### YOUR INSTRUCTIONS
What lines in the records include the string "Calcaire"? Return each one.

Collected data entries:
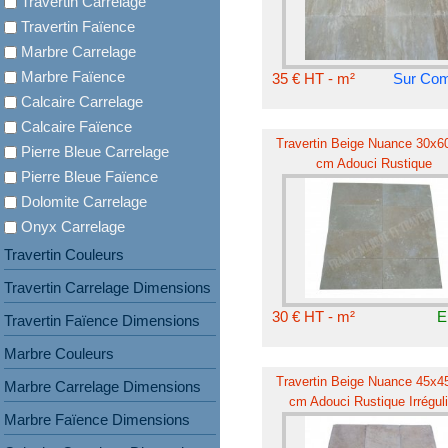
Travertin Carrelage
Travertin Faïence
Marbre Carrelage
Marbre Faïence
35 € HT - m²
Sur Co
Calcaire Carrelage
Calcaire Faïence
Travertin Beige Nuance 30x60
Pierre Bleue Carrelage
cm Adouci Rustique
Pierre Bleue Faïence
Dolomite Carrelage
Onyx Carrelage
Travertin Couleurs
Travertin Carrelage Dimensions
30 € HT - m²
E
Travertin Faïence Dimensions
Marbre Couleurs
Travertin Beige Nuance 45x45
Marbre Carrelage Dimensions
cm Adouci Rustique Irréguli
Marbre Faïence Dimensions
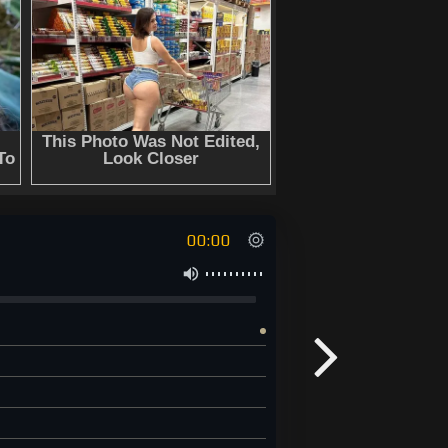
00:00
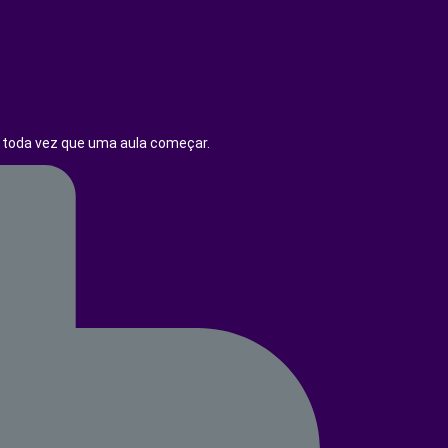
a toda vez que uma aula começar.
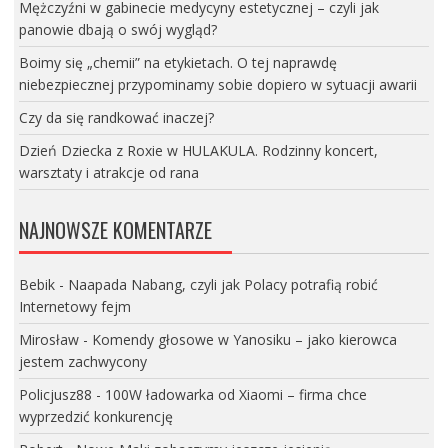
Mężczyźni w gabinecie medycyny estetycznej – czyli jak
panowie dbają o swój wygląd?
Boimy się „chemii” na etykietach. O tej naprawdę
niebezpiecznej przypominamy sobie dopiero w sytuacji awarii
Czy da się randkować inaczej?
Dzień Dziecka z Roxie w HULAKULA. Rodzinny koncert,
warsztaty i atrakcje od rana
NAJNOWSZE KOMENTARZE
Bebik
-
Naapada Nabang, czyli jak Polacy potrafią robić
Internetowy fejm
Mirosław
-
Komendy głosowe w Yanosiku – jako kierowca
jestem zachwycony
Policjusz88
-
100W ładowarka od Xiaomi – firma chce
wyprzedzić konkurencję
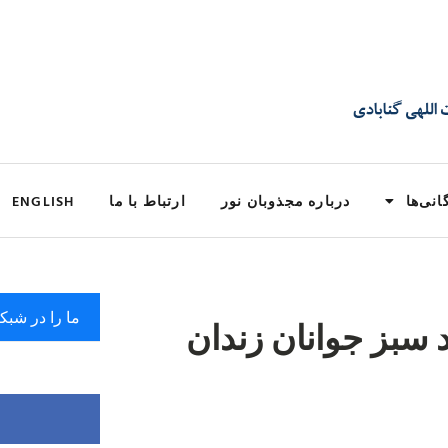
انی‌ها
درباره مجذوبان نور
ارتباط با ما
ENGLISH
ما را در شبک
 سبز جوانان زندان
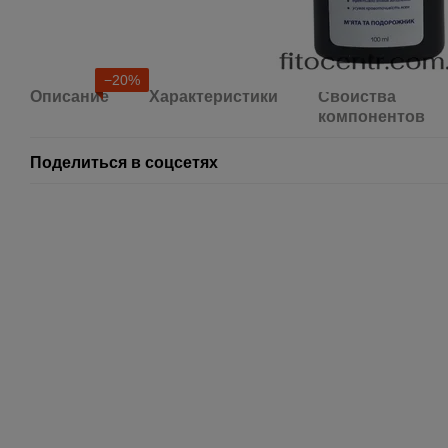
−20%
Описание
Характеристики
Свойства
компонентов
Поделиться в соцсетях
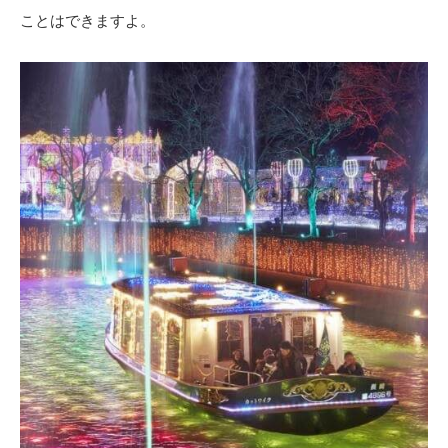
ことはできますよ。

### EXERCISE SOLUTION
Calcaire Carrelage
Calcaire Faïence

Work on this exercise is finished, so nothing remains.